The child had to sit out the rest of her eighth-grade volleyball and basketball season, Lopez said. The girl also lived with nightmares and panic attacks.

“It’s not something a simple apology can fix,” Lopez said.

The girl, who was in court with her brother, wrote in a victim impact letter that four fingers were injured, two seriously. At one point, she considered quitting sports due to her injuries.

The girl said previously she has lasting nerve damage in at least one finger.

“I want to feel safe again. I want to feel normal,” she wrote. “I don’t know if that will happen.”

Deputy Prosecutor Maureen Koonce asked for a maximum 16-year sentence. She acknowledged they may not have been able to prove the original attempted murder charge at trial.

However, if the girl hadn’t blocked Yanes, she would have been stabbed in the chest.

Yanes was arrested around 4:30 p.m. Sept. 1, 2024 in a cornfield near Indiana 231 and Iowa Street after a daylong manhunt. Police said Yanes was trying to cut his hair in order to change his appearance just prior to the arrest.

Koonce noted he was deported twice since 2015.

Yanes had a pending battery case in Georgia against a minor. There were all kinds of kids and parents at the Lowell baseball game that witnessed the attack, she said.

He said in presentencing paperwork that he intended to attack a woman on her cell phone who was giving him a “bad look” and at one point told the court interviewer that he was “not doing time for this,” Koonce said.

He was a “danger to the community,” she argued.

Defense lawyer Eric Morris acknowledged the case received widespread attention in the community and local media.

“This case has become a symbol,” he said. “We sentence a person, not a headline.”

The legal system shouldn’t “bend to politics or pressure,” he said. “Especially when a case is unpopular.”

Yanes’ life was shaped by “poverty” and “fear,” the lawyer said. His client came to the U.S. for “safety” and “opportunity,” but never found any real stability and ended up wandering around the country.

At a young age in Honduras, he was “working in the fields” and had “little chance of survival” if he didn’t leave.

At the time he encountered the baseball game, he was “hearing voices.” Morris asked for 10 or 12 years in prison.

“Equal justice is not a favor to him,” the lawyer said. “It is a protection for all of us. It’s about the kind of justice system we want for ourselves. In the hardest, most unpopular cases, the law holds steady.”

“You had every right to be safe,” Morris told the victim, adding Yanes was remorseful.

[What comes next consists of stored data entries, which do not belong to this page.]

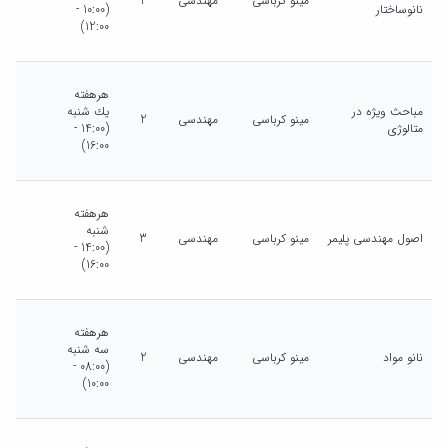
مینو کرباسی
مهندسی
2
نانوساختار
(10:00 -
12:00)
هرهفته
مباحث ویژه در
يك شنبه
مینو کرباسی
مهندسی
2
متالوژی
(14:00 -
16:00)
هرهفته
شنبه
اصول مهندسی پلیمر
مینو کرباسی
مهندسی
3
(14:00 -
16:00)
هرهفته
سه شنبه
نانو مواد
مینو کرباسی
مهندسی
2
(08:00 -
10:00)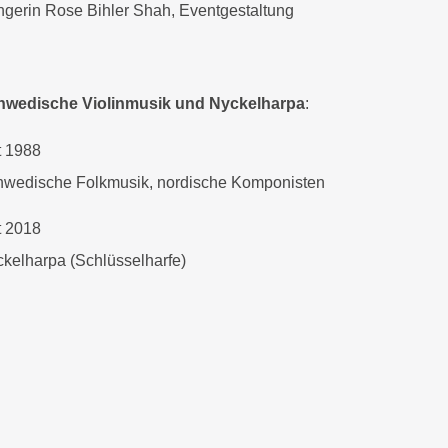
gerin Rose Bihler Shah, Eventgestaltung
hwedische Violinmusik und Nyckelharpa
:
t 1988
wedische Folkmusik, nordische Komponisten
t 2018
kelharpa (Schlüsselharfe)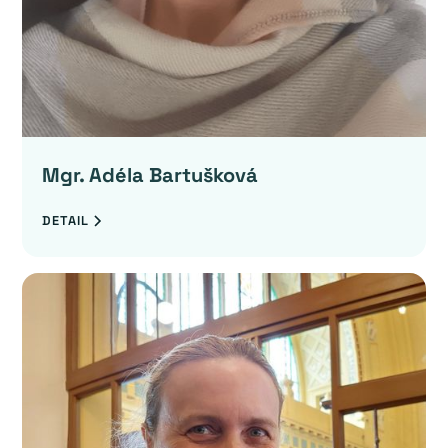
Mgr. Adéla Bartušková
DETAIL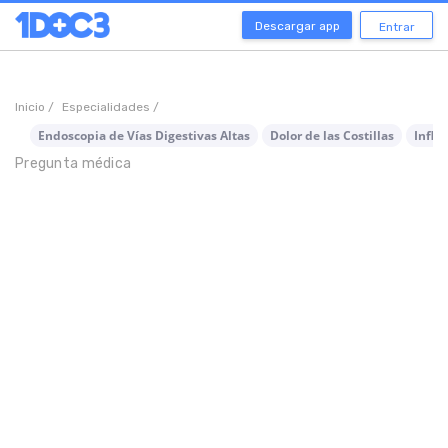
Descargar app
Entrar
Inicio /
Especialidades /
Endoscopia de Vías Digestivas Altas
Dolor de las Costillas
Infla
Pregunta médica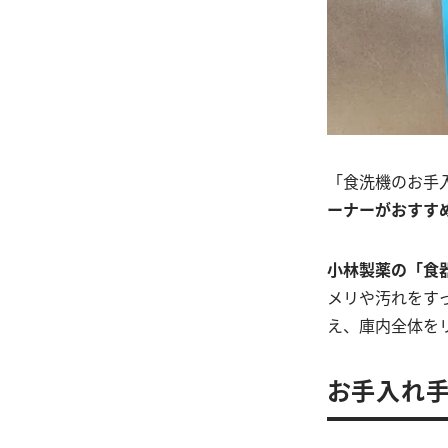
「食洗機のお手
ーナーがおすす
小林製薬の「食
メリや汚れをす
え、庫内全体を
お手入れ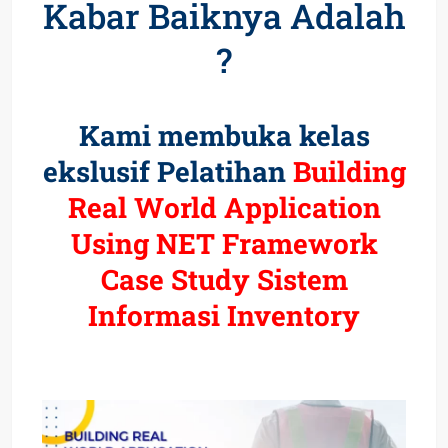
Kabar Baiknya Adalah
?
Kami membuka kelas
ekslusif Pelatihan
Building
Real World Application
Using NET Framework
Case Study Sistem
Informasi Inventory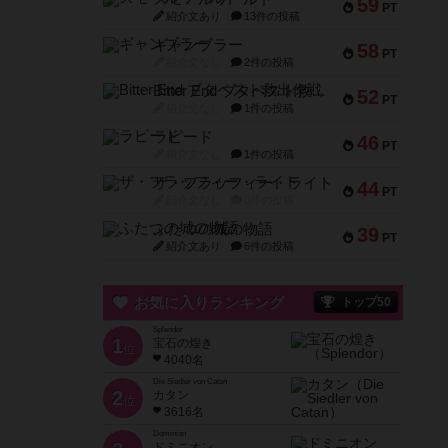
59
PT
紹介文あり
13件の投稿
ギャンブラー
58
PT
紹介文なし
2件の投稿
Bitter End ブタペスト救出作戦
52
PT
紹介文なし
1件の投稿
ラピード
46
PT
紹介文なし
1件の投稿
ザ・フラッフィー・ライト
44
PT
紹介文なし
0件の投稿
ふたつの城の物語
39
PT
紹介文あり
6件の投稿
お気に入りランキング
トップ50
Splendor
1
宝石の煌き
位
4040名
Die Siedler von Catan
2
カタン
位
3616名
Dominion
ドミニオン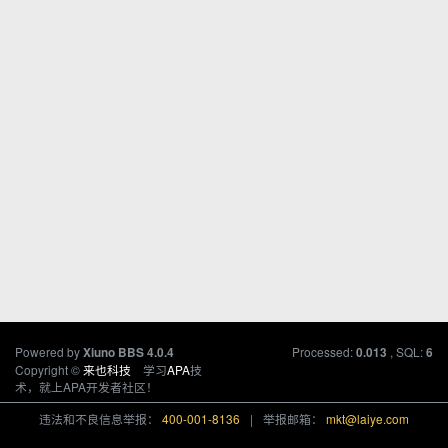
Powered by
Processed:
, SQL:
Xiuno BBS
4.0.4
0.013
6
Copyright ©
来也科技
学习
APA
技
术，就上APA开发者社区！
违法和不良信息举报：
400-001-8136
|
举报邮箱：
mkt@laiye.com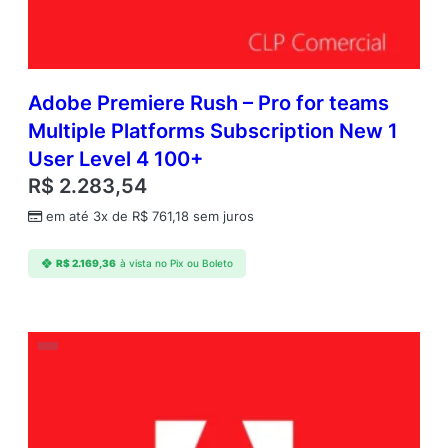
Adobe Premiere Rush – Pro for teams
Multiple Platforms Subscription New 1
User Level 4 100+
R$
2.283,54
em até 3x de
R$
761,18
sem juros
R$
2.169,36
à vista no Pix ou Boleto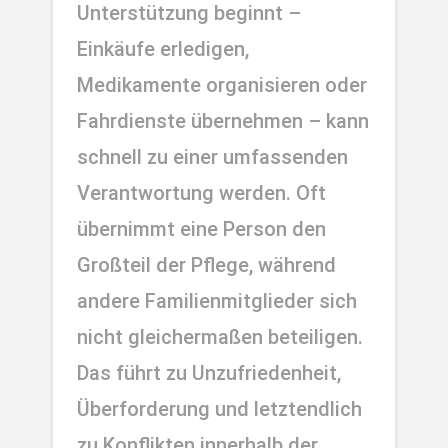
Unterstützung beginnt – 
Einkäufe erledigen, 
Medikamente organisieren oder 
Fahrdienste übernehmen – kann 
schnell zu einer umfassenden 
Verantwortung werden. Oft 
übernimmt eine Person den 
Großteil der Pflege, während 
andere Familienmitglieder sich 
nicht gleichermaßen beteiligen. 
Das führt zu Unzufriedenheit, 
Überforderung und letztendlich 
zu Konflikten innerhalb der 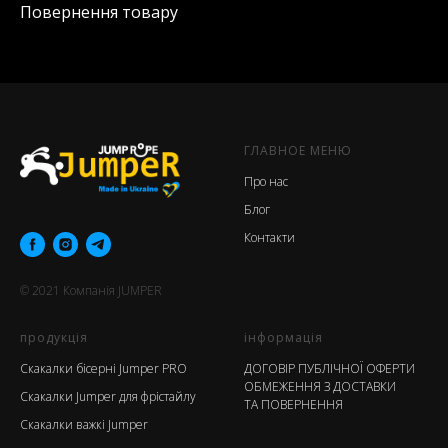
Повернення товару
ГЛАВНОЕ МЕНЮ
Про нас
Блог
Контакти
© 2021
Компанія
JUMPER
продукція
інформація
Скакалки бісерні Jumper PRO
ДОГОВІР ПУБЛІЧНОЇ ОФЕРТИ
ОБМЕЖЕННЯ З ДОСТАВКИ
Скакалки Jumper для фрістайлу
ТА ПОВЕРНЕННЯ
Скакалки важкі Jumper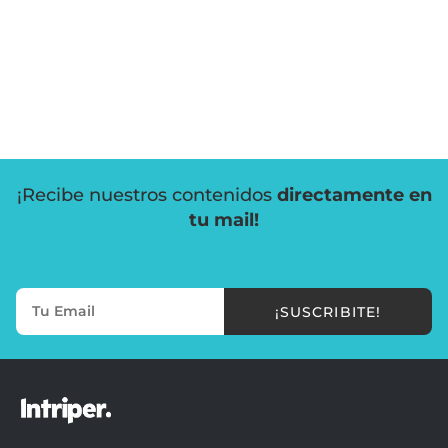
¡Recibe nuestros contenidos
directamente en
tu mail!
¡SUSCRIBITE!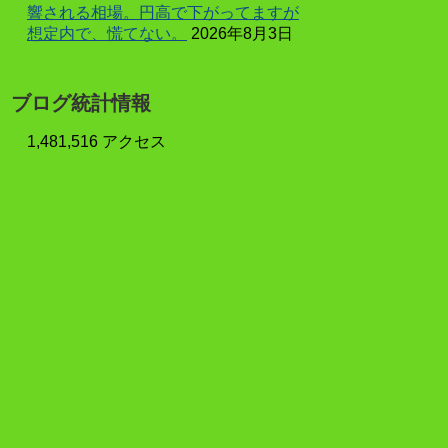
響される相場。円高で下がってますが
想定内で、慌てない。
2026年8月3日
ブログ統計情報
1,481,516 アクセス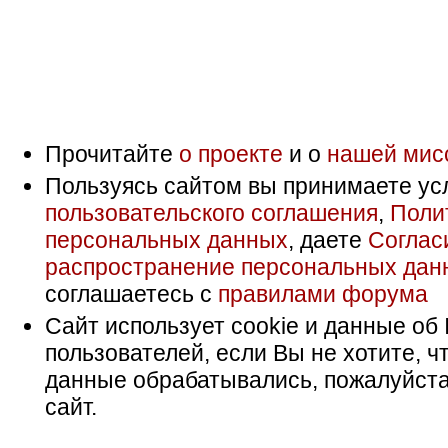
Прочитайте
о проекте
и о
нашей мис
Пользуясь сайтом вы принимаете ус
пользовательского соглашения
,
Поли
персональных данных
, даете
Соглас
распространение персональных дан
соглашаетесь с
правилами форума
Сайт использует cookie и данные об 
пользователей, если Вы не хотите, ч
данные обрабатывались, пожалуйста
сайт.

Koonce retorted that the case was not “political” as Yanes could have killed the girl.

Yanes apologized to the victim through an interpreter, telling the court he was “lost” and “not thinking with clarity” when it happened.

Jones said she was looking at Yanes’ past criminal history, including several police contacts.

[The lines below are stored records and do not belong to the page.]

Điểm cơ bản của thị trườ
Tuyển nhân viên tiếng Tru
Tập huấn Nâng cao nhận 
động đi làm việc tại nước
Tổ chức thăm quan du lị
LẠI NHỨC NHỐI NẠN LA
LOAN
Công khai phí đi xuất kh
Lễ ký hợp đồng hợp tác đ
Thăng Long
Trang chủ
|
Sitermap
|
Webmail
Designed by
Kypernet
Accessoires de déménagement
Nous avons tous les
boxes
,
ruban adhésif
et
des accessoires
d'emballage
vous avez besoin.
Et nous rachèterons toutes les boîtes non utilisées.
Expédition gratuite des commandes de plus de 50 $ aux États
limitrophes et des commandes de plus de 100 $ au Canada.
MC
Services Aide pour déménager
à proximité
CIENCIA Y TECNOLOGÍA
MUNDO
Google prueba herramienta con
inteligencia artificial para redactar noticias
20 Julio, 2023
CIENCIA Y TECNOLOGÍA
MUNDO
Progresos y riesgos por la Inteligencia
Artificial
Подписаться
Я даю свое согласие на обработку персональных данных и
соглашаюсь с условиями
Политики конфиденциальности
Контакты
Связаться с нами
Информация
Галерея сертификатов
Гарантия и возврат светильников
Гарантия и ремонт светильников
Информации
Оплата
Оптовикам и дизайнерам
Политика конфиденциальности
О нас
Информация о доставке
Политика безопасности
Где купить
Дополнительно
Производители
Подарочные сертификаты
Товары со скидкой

“I am so sorry you had to go through what you went through,” she told Lopez. “Please give my best to your daughter.”

In a previous news release, Lake County Sheriff Oscar Martinez Jr. said Yanes was deported to Honduras in 2018 but re-entered the United States illegally at some point. He has a pending deportation case in federal court.

Yanes told police he entered the U.S. in 2022 through Texas. He went to Colorado before coming to Chicago. Yanes said the stabbing was not intentional. He claimed he got the knife in the woods.

“Someone was following him and telling him to do it,” the affidavit states.

He fled when people started chasing him and threw the knife near a house near the edge of the woods. Police said they recovered a butcher-style knife believed to have been used by Yanes.

Court records also allude to an arrest for criminal trespassing in New York.